Submissão não significa que a mulher  (esposa) tenha que concordar e dizer sim para tudo o que o marido fizer. Ela é sua ajudadora, pode, portanto, opinar, concordando ou discordando. Deve, contudo, sempre mostrar uma atitude de submissão ao esposo tendo a disposição de deixar as decisões finais nas mãos do marido, sem qualquer amargura ou rebelião interior se este não seguir a opinião ou conselho dela.


h. Quando uma esposa considera que seu marido (crente) está abusando da autoridade, deve falar-lhe a sós, com respeito e mansidão. Se ele não a escutar, deve falar-lhe novamente, diante de irmãos espirituais e maduros (MT. 18:15-17). Em tais casos, seguindo o conselho da Igreja (irmãos mais maduros), deve sempre obedecer o que o SENHOR ordena em Sua Palavra...

A submissão da mulher não a faz inferior. Jesus, sendo igual ao Pai, submeteu-se a Ele em tudo.

2) Respeitar e dar honra ao seu marido

…e a esposa respeite (reverencie) ao marido. EF. 5:33

Respeitar (honrar ou reverenciar - em certas traduções) é ir além da obediência exterior. É manter constante atitude de sujeição e honra, na presença e na ausência do marido. O respeito é manifesto na forma de falar, tom de voz, modos e gestos. Também na maneira de atender ao marido, de escutá-lo e obedecê-lo. Implica em não depreciá-lo ou desprezá-lo; nem a sós, nem diante dos filhos e muito menos diante de outras pessoas. Jamais se deve falar mal dele para outros. A mulher é responsável por ensinar aos filhos, pelo seu exemplo, a honrar e respeitar ao pai. Não há nada que irrite tanto um homem como o desrespeito da esposa. A arrogância e a grosseria tornam a mulher indigna e vergonhosa, mas a mulher respeitosa é a alegria do marido. Ela o engrandece e o faz ser um homem honrado diante dos demais. 
(PV. 12:3; 31:10-11, 23)

A beleza que o Senhor dá valor na mulher é a interior: um espírito manso e tranquilo.

3) Ter um espírito manso e quieto (tranquilo).

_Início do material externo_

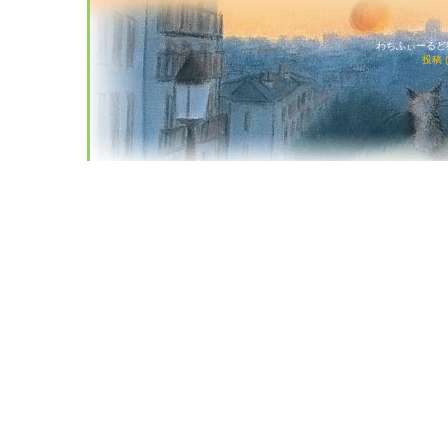
わちふぃーるど猫店
投稿 (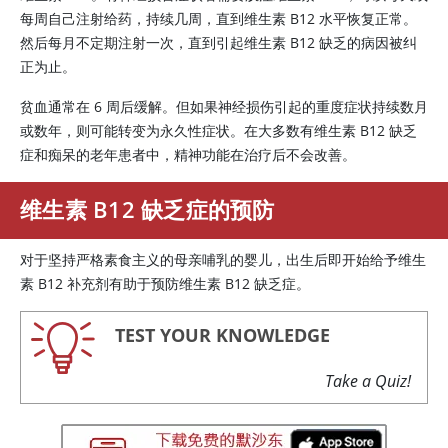
每周自己注射给药，持续几周，直到维生素 B12 水平恢复正常。
然后每月不定期注射一次，直到引起维生素 B12 缺乏的病因被纠
正为止。
贫血通常在 6 周后缓解。但如果神经损伤引起的重度症状持续数月
或数年，则可能转变为永久性症状。在大多数有维生素 B12 缺乏
症和痴呆的老年患者中，精神功能在治疗后不会改善。
维生素 B12 缺乏症的预防
对于坚持严格素食主义的母亲哺乳的婴儿，出生后即开始给予维生
素 B12 补充剂有助于预防维生素 B12 缺乏症。
TEST YOUR KNOWLEDGE
Take a Quiz!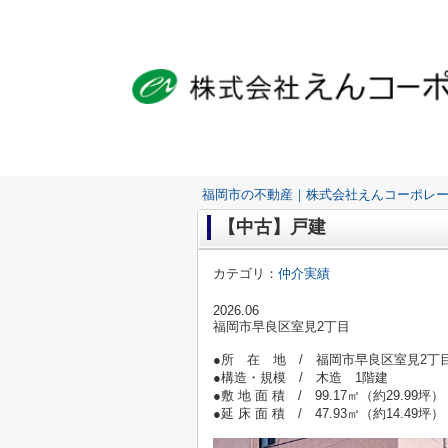
福岡市の不動産｜株式会社えんコーポレ
【中古】戸建
カテゴリ：
仲介実績
2026.06
福岡市早良区室見2丁目
●所 在 地 / 福岡市早良区室
●構造・規模 / 木造 1階建
●敷 地 面 積 / 99.17㎡（約29.99坪）
●延 床 面 積 / 47.93㎡（約14.49坪）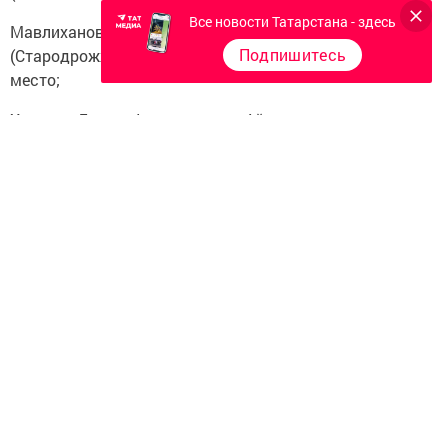
Все новости Татарстана - здесь
Мавлиханов Дельюс , Азизова Алсу
Подпишитесь
(Стародрожжановский многопрофильный лицей) -2
место;
Халитов Динар, Фахретдинова Айсылу
(Малоцильнинская СОШ), Насибуллин Тимур, Шарипова
Айгуль (Стародрожжановская СОШ №1) -3 место.
Все призеры награждались Грамотами и кубками.
Следите за самым важным и интересным в
Telegram-канале
Татмедиа
Читайте новости Татарстана в
национальном мессенджере MАХ:
https://max.ru/tatmedia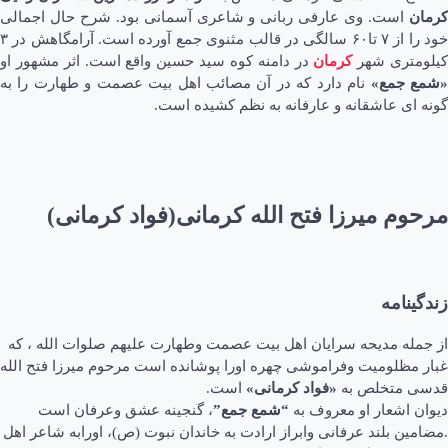
کرمان
است. وی عارفی ربانی و شاعری آسمانی بود. شرح حال اجمالی
خود را از ۷ تا۶۰ سالگی در قالب مثنوی جمع آورده است. آرامگاهش در ۳
یلومتری شهر
کرمان
در دامنه کوه سید حسین واقع است. اثر مشهور او
شمع جمع»
نام دارد که در آن مصائب اهل بیت عصمت و طهارت را به
گونه ای عاشقانه و عارفانه به نظم کشیده است.
مرحوم میرزا فتح الله کرمانی(فواد کرمانی)
زندگینامه
از جمله مدیحه سرایان اهل بیت عصمت وطهارت علیهم صلوات الله ، که
غبار مظلومیت وفراموشی چهره اورا پوشانده است مرحوم میرزا فتح الله
قدسی متخلص به
«فواد کرمانی»
است.
دیوان اشعار او معروف به
“شمع جمع”
، گنجینه عشق وعرفان است
.مضامین بلند عرفانی وابراز ارادت به خاندان نبوت (ص)، اورابه شاعر اهل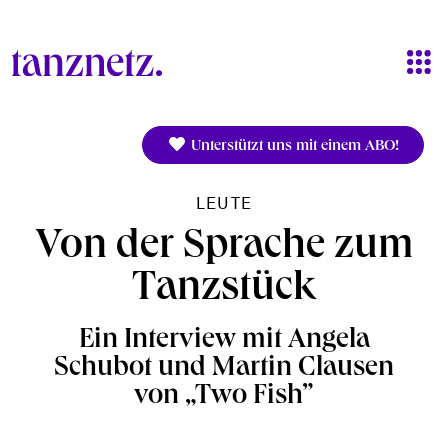
Direkt zum Inhalt
Unterstützt uns mit einem ABO!
LEUTE
Von der Sprache zum
Tanzstück
Ein Interview mit Angela
Schubot und Martin Clausen
von „Two Fish”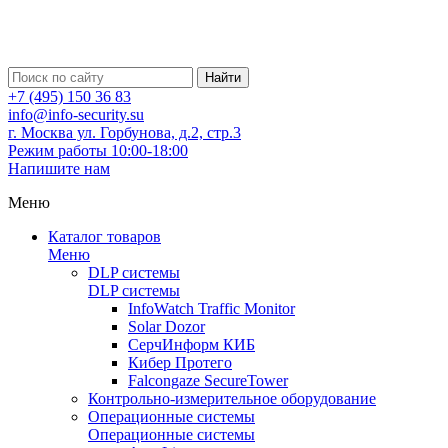
Найти
+7 (495) 150 36 83
info@info-security.su
г. Москва ул. Горбунова, д.2, стр.3
Режим работы 10:00-18:00
Напишите нам
Меню
Каталог товаров
Меню
DLP системы
DLP системы
InfoWatch Traffic Monitor
Solar Dozor
СерчИнформ КИБ
Кибер Протего
Falcongaze SecureTower
Контрольно-измерительное оборудование
Операционные системы
Операционные системы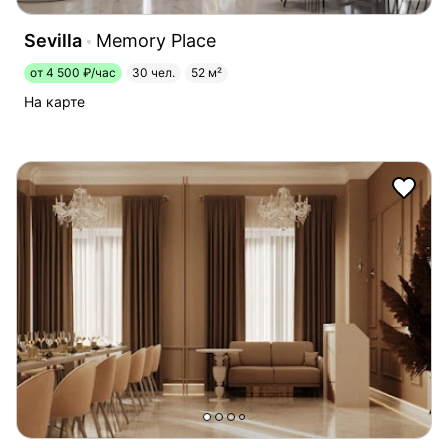
Sevilla
Memory Place
от 4 500 ₽/час
30 чел.
52 м²
На карте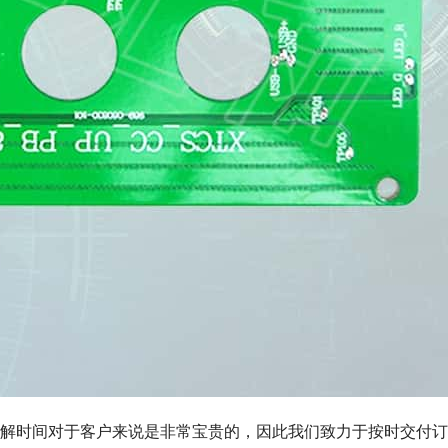
解时间对于客户来说是非常宝贵的，因此我们致力于按时交付订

"Não seja o adorno da esposa o que é exterior, como frisado de cabelos, adereços de ouro, aparato de vestuário; seja, porém, o homem interior do coração,unido ao incorruptível trajo de um espírito manso e tranquilo, que é de grande valor diante de Deus".
(1 PE. 3:3-4)

A mulher casada precisa procurar manter-se bela e atraente para o seu esposo. É saudável cuidar do corpo, dos cabelos, vestir-se adequadamente. Mas, deve-se evitar exageros, roupas ou penteados e maquiagem chamativos, joias de ouro e vestidos caros. Também não devem adotar um estilo mundano de vestir. Porém, o Senhor diz que a beleza que Ele dá valor na mulher é a do coração, com um espírito manso e tranquilo. O homem vê da mesma forma: o melhor atrativo que ele pode encontrar na mulher é um espírito manso e tranquilo, doce, amável e alegre. Uma atitude inquieta comunica insegurança e falta de descanso. Mulheres intranquilas tornam-se inconvenientes, exigentes e rixosas (PV. 21:9,19). A falta de um espírito manso e tranquilo demonstra falta de fé e traz perturbação para o lar, ao invés de harmonia e confiança (1PE. 3:5-6). Que atrativo terá para o marido, uma mulher bonita, bem arrumada, porém nervosa, rixosa, briguenta, rancorosa, amargurada, queixosa e resmungona? (PV. 11:22; 31:30) Todavia, quando o marido tem uma mulher amável, seu lar  é um oásis, para onde ele quer voltar logo. Mas, se a mulher é rixosa, ele prefere ficar em qualquer outro lugar (PV. 25:24). E isso não é uma questão do temperamento, mas do caráter. Qualquer mulher, introvertida ou extrovertida, pode ser mansa e tranquila, andando no Espírito a cada dia (Gl 5.22-23).

Quanta benção e paz a mulher sábia traz para seu marido e filhos.

quarta-feira, 29 de março de 2017

O PADRÃO DE DEUS PARA O MARIDO

 

Para desempenhar seu papel, Deus deixou três mandamentos ao homem:

Amar a esposa é perder para ela ganhar, morrer para que ela viva. É sacrificar-se a si mesmo e buscar o bemestar dela.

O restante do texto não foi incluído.